To convert a raw co-occurrence count into an association value, you need: the count, the total number of times the word this context vector represents was seen, the number of times this word was seen, and the total number of word tokens in the corpus.
\begin{figure}
$k_{11} =$ frequency of common occurrence of word A and word B \\
$k_{12} =$ corpus frequency of word $A - k_{11}$ \\
$k_{21} =$ corpus frequency of word $B - k_{11}$ \\
$k_{22} =$ size of corpus (in tokens) - corpus freq. of A - corpus freq. of B \\
$C_1$ = $k_{11} + k_{12}$
$C_2$ = $k_{21} + k_{22}$ \\
$R_1$ = $k_{11} + k_{21}$
$R_2$ = $k_{12} + k_{22}$ \\
$N$ = $k_{11} + k_{12} + k_{21} + k_{22}$ \\
\begin{eqnarray*}
\sum_{i,j\in\{1,2\}} k_{ij}\log\frac{k_{ij}N}{C_iR_j} &= k_{11}\log\frac{k_{11}N}{C_1R_1} + k_{12}\log\frac{k_{12}N}{C_1R_2} + \\
& k_{21}\log\frac{k_{21}N}{C_2R_1} + k_{22}\log\frac{k_{22}N}{C_2R_2} \\
\end{eqnarray*}
\caption{Optimized log-likelihood ratio formula.}
\label{loglike}
\end{figure}
\subsection{Vector Similarity}
Now that we have association vectors, we can calculate the similarity between two vectors by simply calculating a ``City-Block'' distance, which is the sum of each absolute element-wise distance. (\emph{ see equation \ref{cityblock}}) To find the best translation between one of our target language test vectors and our English source vectors, we minimize on the distance between the vector pairs. We find the closest English vector to the target language vector; this is our best match and we consider it a translation.
\begin{figure}
$$\sum_{i\in U,V} |U_i - V_i| $$
\caption{City-Block distance}
\label{cityblock}
\end{figure}
\section{Parallelizing Vector Calculations}
The parallelization effort of this project was fulfilled by removing our complicated Python dictionary structures and placing our data into a large, flat array that could easily be mapped to GPU memory. The part that was outsourced to the GPU was the association vector calculation.
We began by transforming our input vectors into a 1 dimensional array which the GPU will access based on a stride (width of 1 set of variables). The actual communication with CUDA was done through the Python wrapper class, PyCUDA. This wrapper class automatically compiles and interfaces with the GPU's C-based libraries.
The GPU is then set to launch as many threads as there are association values to be calculated.

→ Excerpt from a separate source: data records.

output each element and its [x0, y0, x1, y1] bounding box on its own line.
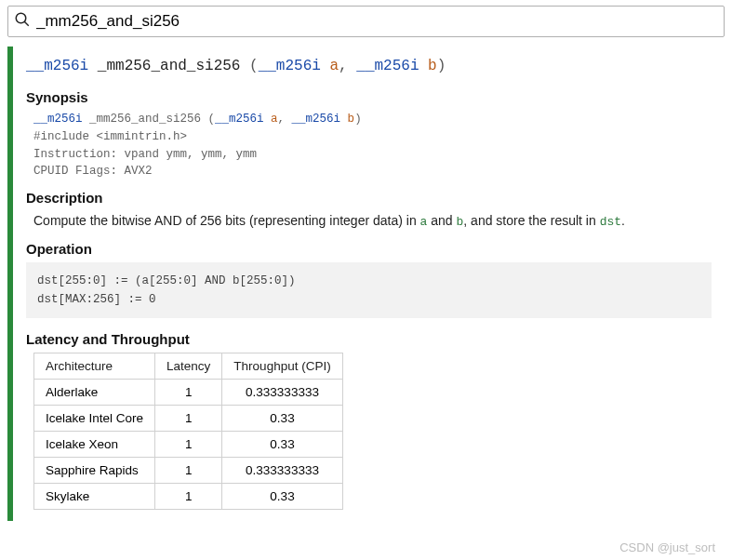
- table-row: Icelake Intel Core10.33: [34, 405, 343, 431]
- col-architecture: Architecture: [34, 353, 155, 379]
- cell-throughput: 0.33: [222, 405, 342, 431]
- cell-arch: Icelake Xeon: [34, 431, 155, 457]
- include-line: #include <immintrin.h>: [33, 128, 712, 146]
- table-header-row: Architecture Latency Throughput (CPI): [34, 353, 343, 379]
- cell-arch: Skylake: [34, 483, 155, 509]
- cell-throughput: 0.333333333: [222, 457, 342, 483]
- cell-throughput: 0.33: [222, 483, 342, 509]
- table-row: Icelake Xeon10.33: [34, 431, 343, 457]
- description-heading: Description: [26, 190, 712, 206]
- synopsis-heading: Synopsis: [26, 89, 712, 105]
- code-dst: dst: [600, 215, 621, 229]
- watermark: CSDN @just_sort: [619, 540, 715, 554]
- cell-latency: 1: [155, 483, 222, 509]
- cell-latency: 1: [155, 431, 222, 457]
- return-type: __m256i: [26, 58, 88, 74]
- svg-line-1: [24, 21, 29, 26]
- table-row: Skylake10.33: [34, 483, 343, 509]
- cell-latency: 1: [155, 457, 222, 483]
- function-name: _mm256_and_si256: [98, 58, 241, 74]
- description-text: Compute the bitwise AND of 256 bits (rep…: [33, 211, 712, 232]
- table-row: Sapphire Rapids10.333333333: [34, 457, 343, 483]
- cell-arch: Icelake Intel Core: [34, 405, 155, 431]
- instruction-line: Instruction: vpand ymm, ymm, ymm: [33, 146, 712, 164]
- col-throughput: Throughput (CPI): [222, 353, 342, 379]
- latency-table: Architecture Latency Throughput (CPI) Al…: [33, 353, 343, 510]
- operation-block: dst[255:0] := (a[255:0] AND b[255:0]) ds…: [26, 262, 712, 318]
- cell-latency: 1: [155, 405, 222, 431]
- function-signature: __m256i _mm256_and_si256 (__m256i a, __m…: [26, 58, 712, 74]
- latency-heading: Latency and Throughput: [26, 331, 712, 347]
- synopsis-block: __m256i _mm256_and_si256 (__m256i a, __m…: [33, 111, 712, 180]
- cell-throughput: 0.33: [222, 431, 342, 457]
- table-row: Alderlake10.333333333: [34, 379, 343, 405]
- search-bar[interactable]: [7, 6, 725, 37]
- cell-latency: 1: [155, 379, 222, 405]
- intrinsic-detail: __m256i _mm256_and_si256 (__m256i a, __m…: [7, 47, 725, 521]
- svg-point-0: [16, 13, 26, 23]
- search-input[interactable]: [36, 12, 718, 31]
- col-latency: Latency: [155, 353, 222, 379]
- cell-arch: Alderlake: [34, 379, 155, 405]
- operation-heading: Operation: [26, 241, 712, 257]
- cell-throughput: 0.333333333: [222, 379, 342, 405]
- cpuid-line: CPUID Flags: AVX2: [33, 163, 712, 180]
- search-icon: [14, 11, 31, 32]
- cell-arch: Sapphire Rapids: [34, 457, 155, 483]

This may sound inefficient, but GPU threads are extremely light weight with very little overhead. Depending on the size of the vectors being calculated, we launch close to 3.5 Million threads at once. Each block of 512 threads is mapped to 1 multiprocessor. Depending on the graphics card used to run this code, it may have between 2 and 32 of these multiprocessors, each capable of concurrently executing between 16 and 32 threads (depending on architecture).
\section{Results}
Since our contributions are focused on the speedup gained while performing the same amount of processing, we will discuss the performance for the same operations on CPU vs GPU.
The GPU executing a small test on a laptop, transforming English and German co-occurrence matrices, took 0.0004839 seconds and 0.000082015 seconds respectively. The counter part on the CPU too 0.636 seconds and 1.3375 seconds respectively. This does not cover the setup overhead required by the GPU; including this extra cost of setting up memory and copying between CPU and GPU memory, we arrive at more comparable numbers of 0.47 and 0.948 seconds respectively.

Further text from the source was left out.